Apr. 27th, 2005

Musings

Apr. 27th, 2005 01:30 pm
meirwen_1988: (Default)
A couple of hours ago, I called the Duchezz to see if she wanted to meet me for dinner. After we realized it was a real non-starter, she said, "God, I havent' seen you in so long!" And she wasn't kidding--that's how it feels.

The three of us are living largely disconnected lives in the same house. Even when we go somewhere together (like we did this past weekend going to coronation), there isn't a lot of connection. Morguhn spent Friday bored to tears wandering aimlessly while Rowan edged the Queen's Guard surcoats and I graded papers and beaded a gown for HRH. Friday night was court, and we all sat together, but talked to different people.
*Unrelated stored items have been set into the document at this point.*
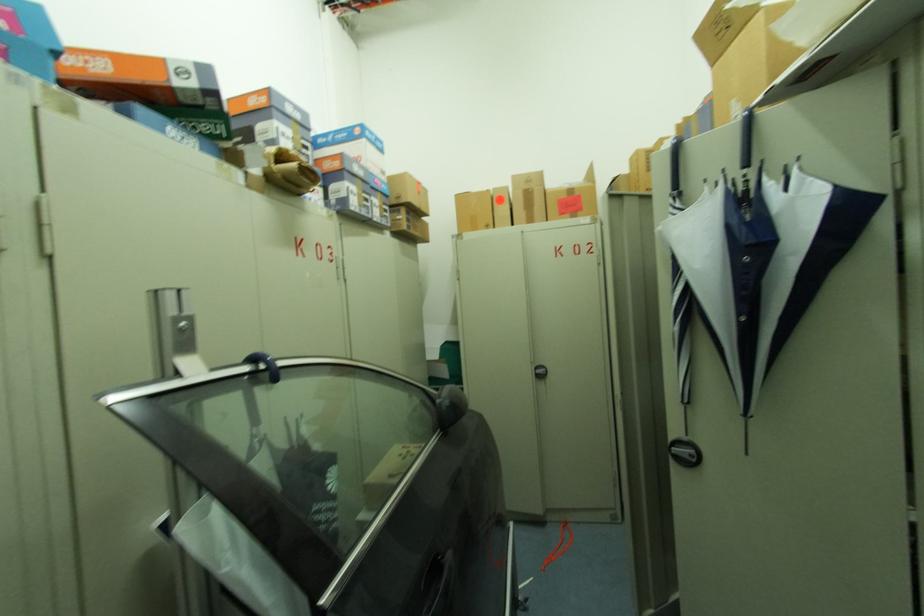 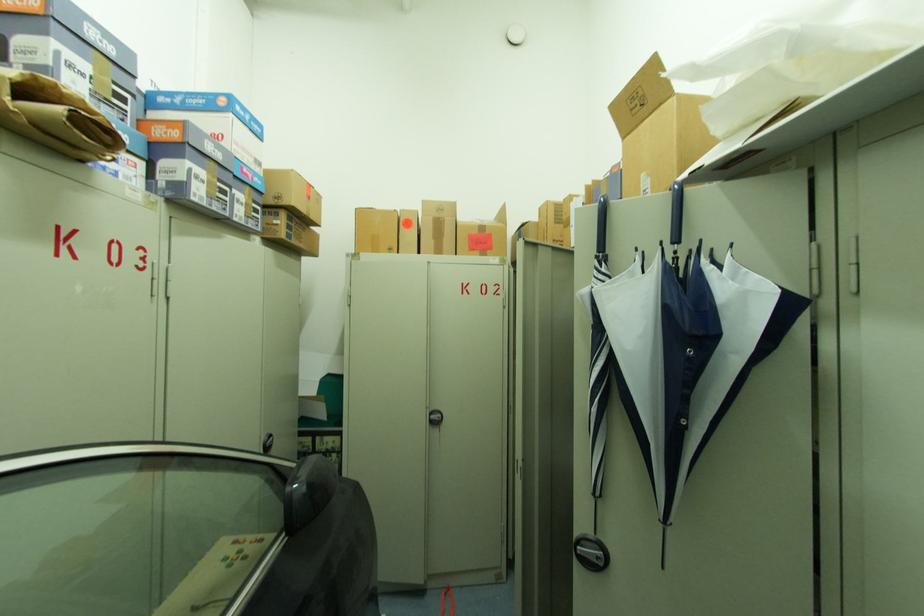 Question: The images are taken continuously from a first-person perspective. In which direction are you moving?

Choices:
 (A) Left
 (B) Right
 (C) Forward
 (D) Backward

Answer: (C) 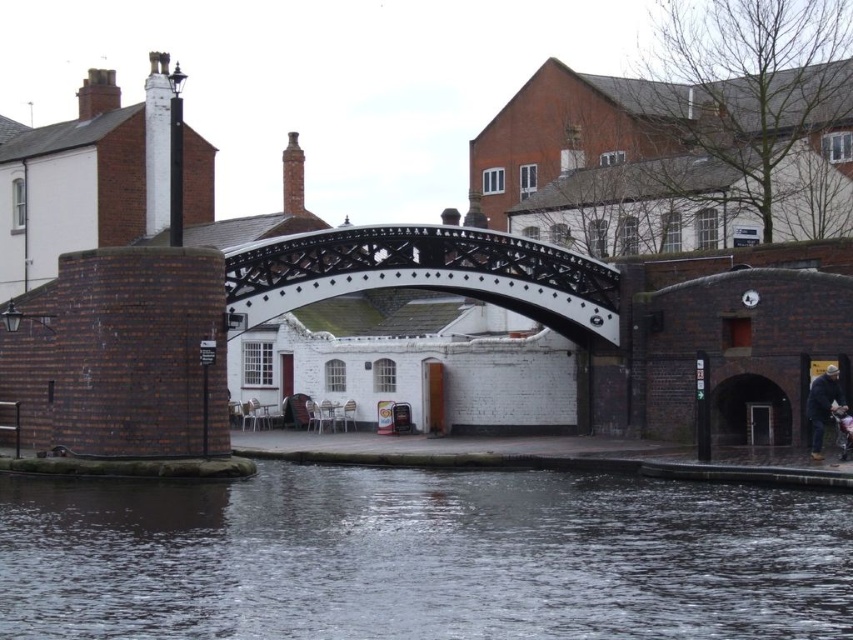 Does brown water at lower center have a greater width compared to dark blue jacket at lower right?

Yes.

Is brown water at lower center smaller than dark blue jacket at lower right?

Actually, brown water at lower center might be larger than dark blue jacket at lower right.

Identify the location of brown water at lower center. (421, 557).

Can you confirm if brown water at lower center is thinner than black polished wood bridge at center?

Incorrect, brown water at lower center's width is not less than black polished wood bridge at center's.

Does brown water at lower center have a greater width compared to black polished wood bridge at center?

Correct, the width of brown water at lower center exceeds that of black polished wood bridge at center.

Where is `brown water at lower center`? The image size is (853, 640). brown water at lower center is located at coordinates click(x=421, y=557).

Is black polished wood bridge at center above dark blue jacket at lower right?

Yes.

Is black polished wood bridge at center smaller than dark blue jacket at lower right?

No, black polished wood bridge at center is not smaller than dark blue jacket at lower right.

Identify the location of black polished wood bridge at center. (422, 275).

Find the location of a particular element. The height and width of the screenshot is (640, 853). black polished wood bridge at center is located at coordinates [x=422, y=275]. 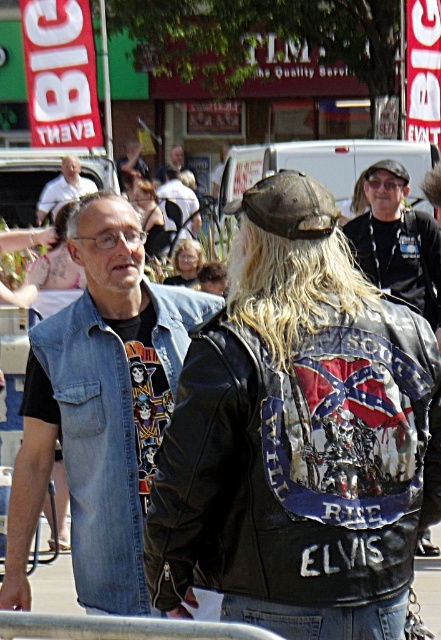 Question: Which object is closer to the camera taking this photo?

Choices:
 (A) blonde hair at center
 (B) denim jacket at left

Answer: (B)

Question: Based on their relative distances, which object is farther from the matte black hair at upper center?

Choices:
 (A) gray hair at center
 (B) black leather jacket at upper right
 (C) white leather jacket at center
 (D) blondehair at center

Answer: (D)

Question: Can you confirm if black leather jacket at center is positioned below light brown leather jacket at center?

Choices:
 (A) yes
 (B) no

Answer: (A)

Question: Which of these objects is positioned farthest from the white leather jacket at center?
After court I ended up talking to Countess Alexandra and Duchess Seonaid (which the Atlantians know I've spelled wrong, or would if they hadn't passed out from shock that I, Morguhn Sheridan's lady, spent hours in friendly conversation with Michael of Bedford's wife. Next thing you know, I'll have a friendly conversation with Duchess Bronwen. Ooops, that already happened: what was I thinking?!) while Morguhn was busy making the finals of the torch tourney and Rowan was busy snapping the bone on her ring finger. Saturday was more court, then they were back on the field ("oh no, I can fight: I probably just cracked the bone a little") and I went back to beading after more grading.

Then Monday, work, and Ro spent most of the evening with the Dr. and the x-ray techs. Last night she had Eastern Star, and Morguhn went to fight practice. Tonight Morguhn has Lodge, Ro's got a pre-op prep, and I have papers to grade (which keeps me in my room most evenings away from the them since I have this astonishing ability to ignore work to talk and play with the people I love if work and they are both in the same room. I never really wanted life to be like this--living together but separate. I understand, though, that I'm not interested in the reverse: living constantly in each other's pockets like some odd set of conjoined triplets. I'd just like to find somewhere in the middle, a place where there's more than 10 minutes in the morning with Morguhn and 5 minutes here and there in passing with Ro.

Okay, I'll stop whining now. Life's been worse. Much. And I am grateful for what I have--some people go an entire lifetime never being loved.